Nine years after Burgundy's Maison Joseph Drouhin sought outside financial help and relinquished control to a Japanese food-product conglomerate, the Drouhin family has regained a majority stake in their wine-merchant firm.
The Drouhins bought back 11 percent of the Beaune-based négociant, increasing their shareholding from 49 percent to 60 percent. They did not release the value of that stake or their entire company, which makes 300,000 cases of red and white wines from the Côte d'Or, Chablis and Beaujolais. "But we are looking for ways to take over 100 percent," said general director Frédéric Drouhin.
Scandals at Drouhin's former majority owner, Snow Brand Milk Products Co., have forced the conglomerate to restructure, liquidate subsidiaries and fire thousands of employees, among other measures. But the Burgundy deal is independent of these developments, said Frédéric Drouhin.

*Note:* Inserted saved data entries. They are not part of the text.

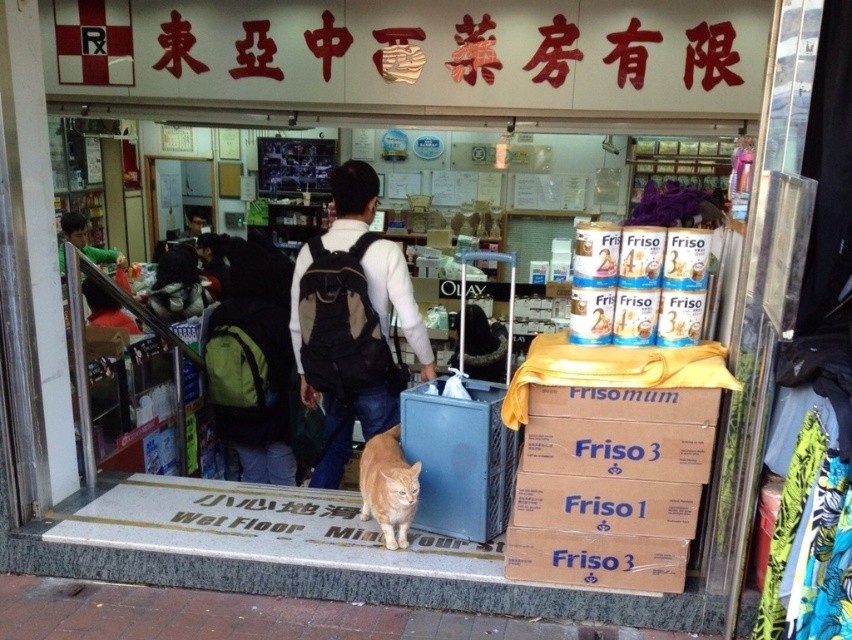 You are a customer entering the shop and see the brown cardboard box at right and the white paper sign at center. Which object is placed higher up?

The brown cardboard box at right is positioned over the white paper sign at center, so it is placed higher up.

You are standing outside the shop and want to place a new item on the brown cardboard box at right located at point (609, 486). Can you walk directly to that point from your current position?

The point (609, 486) is inside the shop where the brown cardboard box at right is located. Since you are outside, you need to enter the shop first before reaching that point. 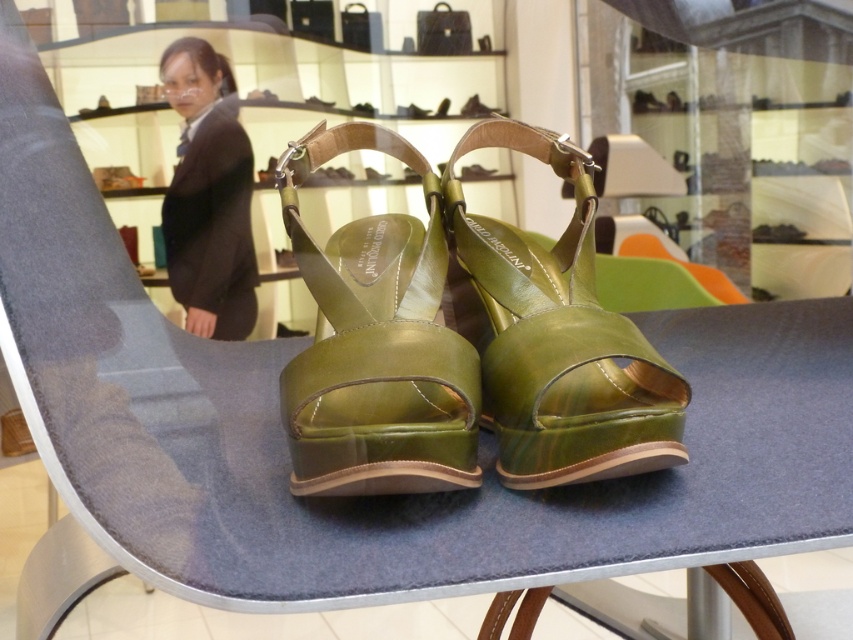 Question: Estimate the real-world distances between objects in this image. Which object is farther from the green shiny leather sandals at center?

Choices:
 (A) black fabric suit at upper left
 (B) green leather sandal at center

Answer: (A)

Question: Can you confirm if green leather sandal at center is wider than black fabric suit at upper left?

Choices:
 (A) yes
 (B) no

Answer: (A)

Question: Which of the following is the closest to the observer?

Choices:
 (A) (323, 388)
 (B) (563, 330)
 (C) (218, 132)

Answer: (A)

Question: Can you confirm if green shiny leather sandals at center is positioned below metallic green sandal at center?

Choices:
 (A) no
 (B) yes

Answer: (B)

Question: Does black fabric suit at upper left have a lesser width compared to metallic green sandal at center?

Choices:
 (A) yes
 (B) no

Answer: (B)

Question: Based on their relative distances, which object is farther from the green shiny leather sandals at center?

Choices:
 (A) black fabric suit at upper left
 (B) metallic green sandal at center
 (C) green leather sandal at center

Answer: (B) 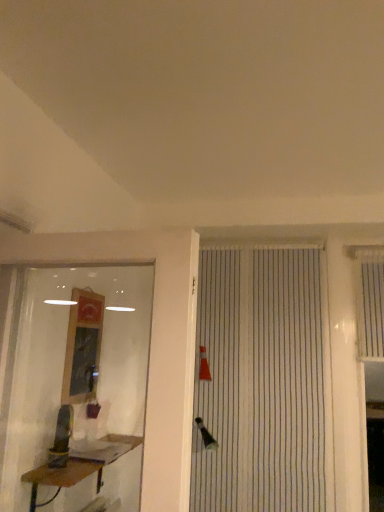 Question: Does white striped shutter at right have a smaller size compared to brown wooden table at lower left?

Choices:
 (A) no
 (B) yes

Answer: (B)

Question: From a real-world perspective, is white striped shutter at right on brown wooden table at lower left?

Choices:
 (A) yes
 (B) no

Answer: (A)

Question: From the image's perspective, is white striped shutter at right beneath brown wooden table at lower left?

Choices:
 (A) no
 (B) yes

Answer: (A)

Question: Would you consider white striped shutter at right to be distant from brown wooden table at lower left?

Choices:
 (A) no
 (B) yes

Answer: (B)

Question: Does white striped shutter at right come in front of brown wooden table at lower left?

Choices:
 (A) yes
 (B) no

Answer: (B)

Question: Is white striped shutter at right touching brown wooden table at lower left?

Choices:
 (A) no
 (B) yes

Answer: (A)

Question: Considering the relative positions of brown wooden table at lower left and white striped shutter at right in the image provided, is brown wooden table at lower left to the right of white striped shutter at right from the viewer's perspective?

Choices:
 (A) yes
 (B) no

Answer: (B)

Question: Does brown wooden table at lower left touch white striped shutter at right?

Choices:
 (A) no
 (B) yes

Answer: (A)

Question: Is brown wooden table at lower left far away from white striped shutter at right?

Choices:
 (A) no
 (B) yes

Answer: (B)

Question: Is brown wooden table at lower left taller than white striped shutter at right?

Choices:
 (A) no
 (B) yes

Answer: (A)

Question: Could white striped shutter at right be considered to be inside brown wooden table at lower left?

Choices:
 (A) yes
 (B) no

Answer: (B)

Question: Is brown wooden table at lower left positioned with its back to white striped shutter at right?

Choices:
 (A) no
 (B) yes

Answer: (A)

Question: Is the depth of wooden framed mirror at left less than that of brown wooden table at lower left?

Choices:
 (A) yes
 (B) no

Answer: (B) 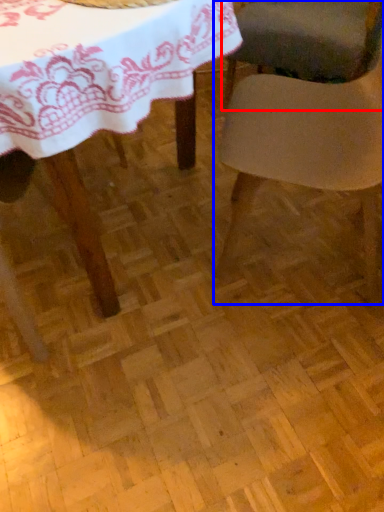 Question: Which point is further to the camera, chair (highlighted by a red box) or chair (highlighted by a blue box)?

Choices:
 (A) chair
 (B) chair

Answer: (A) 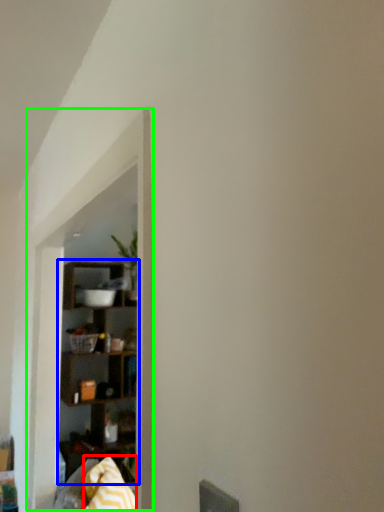 Question: Which object is positioned closest to blanket (highlighted by a red box)? Select from shelf (highlighted by a blue box) and window sill (highlighted by a green box).

Choices:
 (A) shelf
 (B) window sill

Answer: (B) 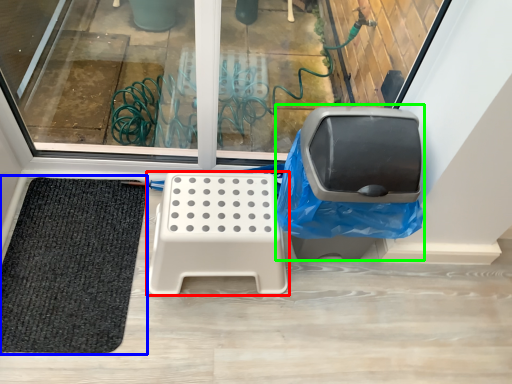 Question: Which object is positioned farthest from furniture (highlighted by a red box)? Select from mat (highlighted by a blue box) and swivel chair (highlighted by a green box).

Choices:
 (A) mat
 (B) swivel chair

Answer: (A) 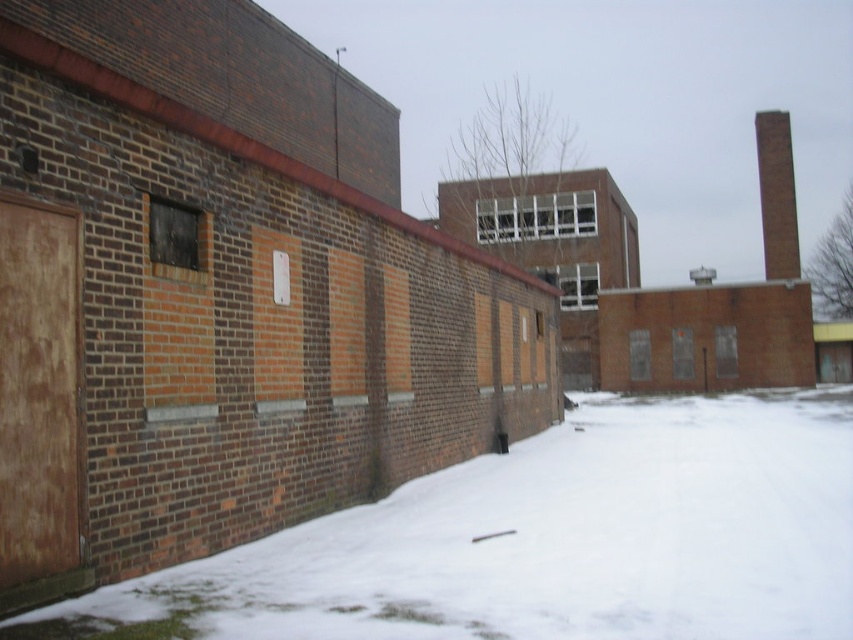 You are standing at the center of the image and want to walk towards the white powdery snow at lower left. Which direction should you face to move directly towards it?

To move directly towards the white powdery snow at lower left from the center of the image, you should face the lower left direction since that is where the snow is located.

You are standing in front of the brick wall with the boarded door and notice the white powdery snow at lower left and the brick chimney at upper right. Which object is positioned higher in the image?

The brick chimney at upper right is positioned higher in the image than the white powdery snow at lower left. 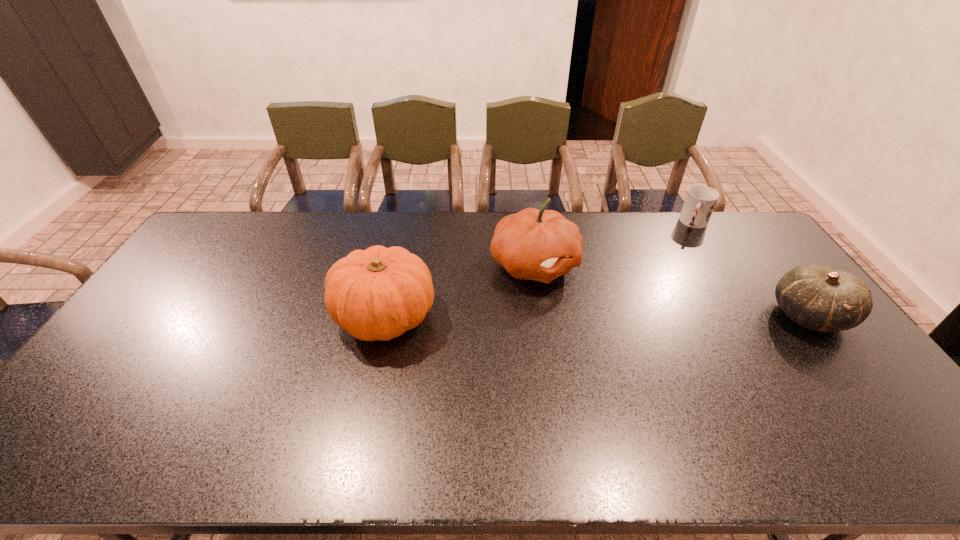 This screenshot has height=540, width=960. I want to click on free space on the desktop that is between the left pumpkin and the gourd and is positioned on the front face of the right pumpkin, so click(660, 316).

Find the location of `free space on the desktop that is between the left pumpkin and the second shortest object and is positioned on the handle side of the cup`. free space on the desktop that is between the left pumpkin and the second shortest object and is positioned on the handle side of the cup is located at coordinates (658, 316). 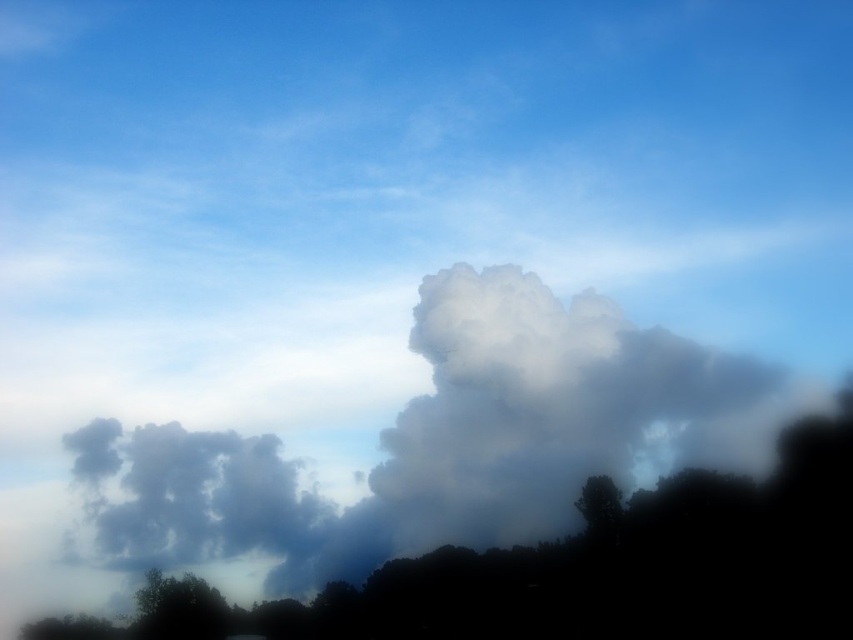 Question: Which point appears farthest from the camera in this image?

Choices:
 (A) (138, 433)
 (B) (587, 497)
 (C) (190, 634)

Answer: (A)

Question: Among these objects, which one is farthest from the camera?

Choices:
 (A) green leafy tree at lower left
 (B) white fluffy cloud at center

Answer: (A)

Question: Can you confirm if green leafy tree at lower left is positioned to the right of green matte tree at lower right?

Choices:
 (A) yes
 (B) no

Answer: (B)

Question: Can you confirm if white fluffy cloud at center is positioned below green matte tree at lower right?

Choices:
 (A) no
 (B) yes

Answer: (B)

Question: Which object is farther from the camera taking this photo?

Choices:
 (A) green leafy tree at lower left
 (B) green matte tree at lower right

Answer: (A)

Question: Can you confirm if green leafy tree at lower left is positioned to the left of green matte tree at lower right?

Choices:
 (A) yes
 (B) no

Answer: (A) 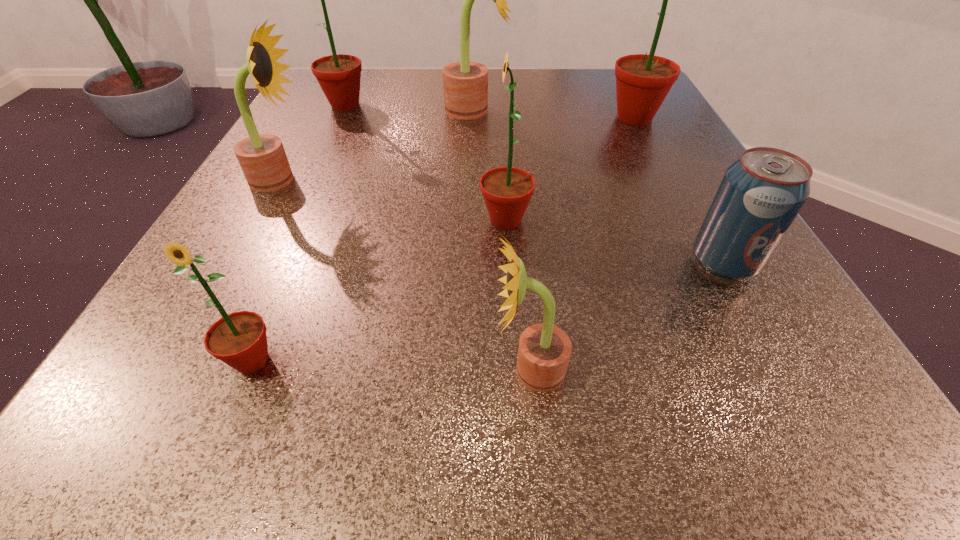 Locate an element on the screen. The height and width of the screenshot is (540, 960). object at the far right corner is located at coordinates (643, 81).

At what (x,y) coordinates should I click in order to perform the action: click on free space at the far edge of the desktop. Please return your answer as a coordinate pair (x, y). Image resolution: width=960 pixels, height=540 pixels. Looking at the image, I should click on (561, 111).

This screenshot has height=540, width=960. In order to click on vacant space at the near edge in this screenshot , I will do `click(653, 425)`.

The height and width of the screenshot is (540, 960). In the image, there is a desktop. Identify the location of free space at the left edge. (311, 148).

You are a GUI agent. You are given a task and a screenshot of the screen. Output one action in this format:
    pyautogui.click(x=<x>, y=<y>)
    Task: Click on the vacant space at the right edge of the desktop
    The width and height of the screenshot is (960, 540).
    Given the screenshot: What is the action you would take?
    pyautogui.click(x=786, y=297)

Image resolution: width=960 pixels, height=540 pixels. Find the location of `blank space at the far left corner of the desktop`. blank space at the far left corner of the desktop is located at coordinates (387, 68).

Locate an element on the screen. vacant space at the far right corner of the desktop is located at coordinates (582, 69).

This screenshot has width=960, height=540. I want to click on vacant area at the near right corner of the desktop, so click(747, 390).

Where is `vacant region between the biggest green sunflower and the fifth farthest sunflower`? This screenshot has height=540, width=960. vacant region between the biggest green sunflower and the fifth farthest sunflower is located at coordinates tap(570, 168).

This screenshot has height=540, width=960. Find the location of `free space between the smallest green sunflower and the second nearest yellow sunflower`. free space between the smallest green sunflower and the second nearest yellow sunflower is located at coordinates (267, 270). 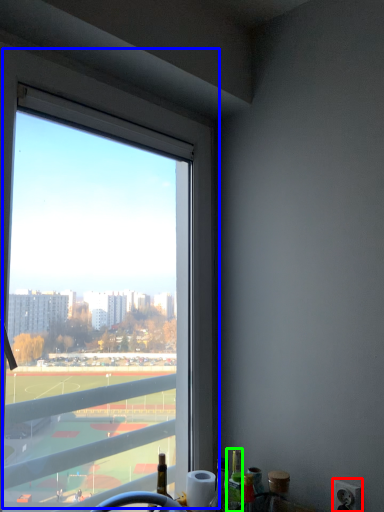 Question: Which object is positioned closest to power outlet (highlighted by a red box)? Select from window (highlighted by a blue box) and bottle (highlighted by a green box).

Choices:
 (A) window
 (B) bottle

Answer: (B) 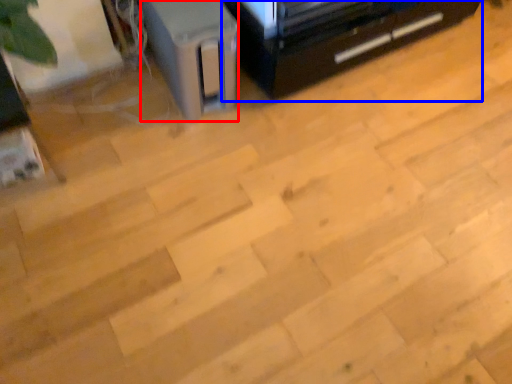 Question: Which object appears farthest to the camera in this image, appliance (highlighted by a red box) or furniture (highlighted by a blue box)?

Choices:
 (A) appliance
 (B) furniture

Answer: (B) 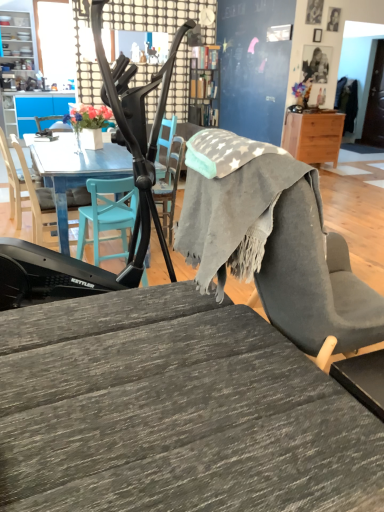 Question: From a real-world perspective, is wooden desk at right, which is counted as the second desk, starting from the left, above or below wooden desk at center, acting as the 1th desk starting from the bottom?

Choices:
 (A) above
 (B) below

Answer: (B)

Question: Considering the positions of wooden desk at right, which is counted as the second desk, starting from the front, and wooden desk at center, acting as the 1th desk starting from the bottom, in the image, is wooden desk at right, which is counted as the second desk, starting from the front, wider or thinner than wooden desk at center, acting as the 1th desk starting from the bottom,?

Choices:
 (A) thin
 (B) wide

Answer: (A)

Question: Estimate the real-world distances between objects in this image. Which object is farther from the matte black baby carriage at center?

Choices:
 (A) matte white vase at upper left
 (B) smooth black portrait at upper right, the first person positioned from the top
 (C) gray fleece blanket at center
 (D) wooden picture frame at upper right, acting as the first picture frame starting from the top
 (E) matte black chair at center, the 1th chair when ordered from right to left

Answer: (B)

Question: Which object is the farthest from the matte white shelves at upper left?

Choices:
 (A) smooth black portrait at upper right, the first person positioned from the top
 (B) wooden desk at right, which ranks as the 1th desk in right-to-left order
 (C) matte white vase at upper left
 (D) teal wood chair at left, arranged as the second chair when viewed from the left
 (E) wooden desk at center, the 1th desk positioned from the front

Answer: (E) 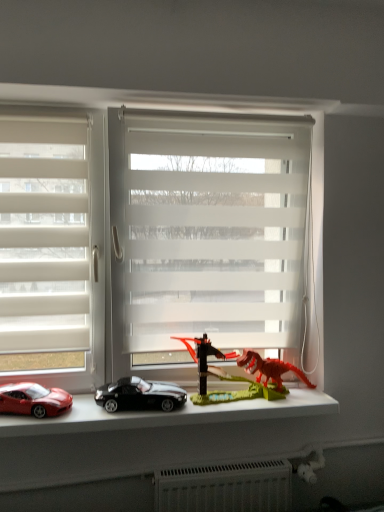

The Japanese company, which had imported Drouhin's whites and reds since 1971, had come to the family's rescue in 1994, and bought 51 percent of the firm's stock.
"Burgundy was in crisis, and like other merchant houses, Drouhin had financial problems," said Drouhin. Loans taken out to finance the expansion of Maison Drouhin had become difficult to pay back when interest rates rose to double-digit levels in the early 1990s, just as the economy entered a recession after the first Gulf War, he explained.
Giving up control was painful for his father, CEO Robert Drouhin, now 69, who is the third generation to run the négociant firm that his grandfather, Joseph, founded in 1880. Under the arrangement, however, the Drouhins could buy back shares in the early 2000s if they could afford it. "It was a good deal for us," said the younger Drouhin, 35.
As promised, the Japanese company didn't interfere in the business or in the Drouhins' approach to winemaking. "They gave us carte blanche" in running the joint venture, named Société de Participation et d'Exploitation Vini-viticole, according to Drouhin.
But now Snow Brand will stop importing wine following the scandals that have weakened the company and forced it to streamline its businesses. In 2000, Snow Brand plants were blamed for producing bacteria-ridden milk that caused a large food-poisoning outbreak in Japan; other scandals involving mislabeling of food stuffs followed in 2002.
Meanwhile, Drouhin's financial picture has improved, allowing them to take advantage of the proviso in the 1994 contract to buy back shares. "In 2003, we have the financial capacity to do it," Drouhin said.
Robert Drouhin, who concluded the latest deal in April, said he was happy that his family had regained control. All four of Drouhin's children work in the firm: Frédéric, winemaker Véronique, vineyard manager Philippe and salesman Laurent.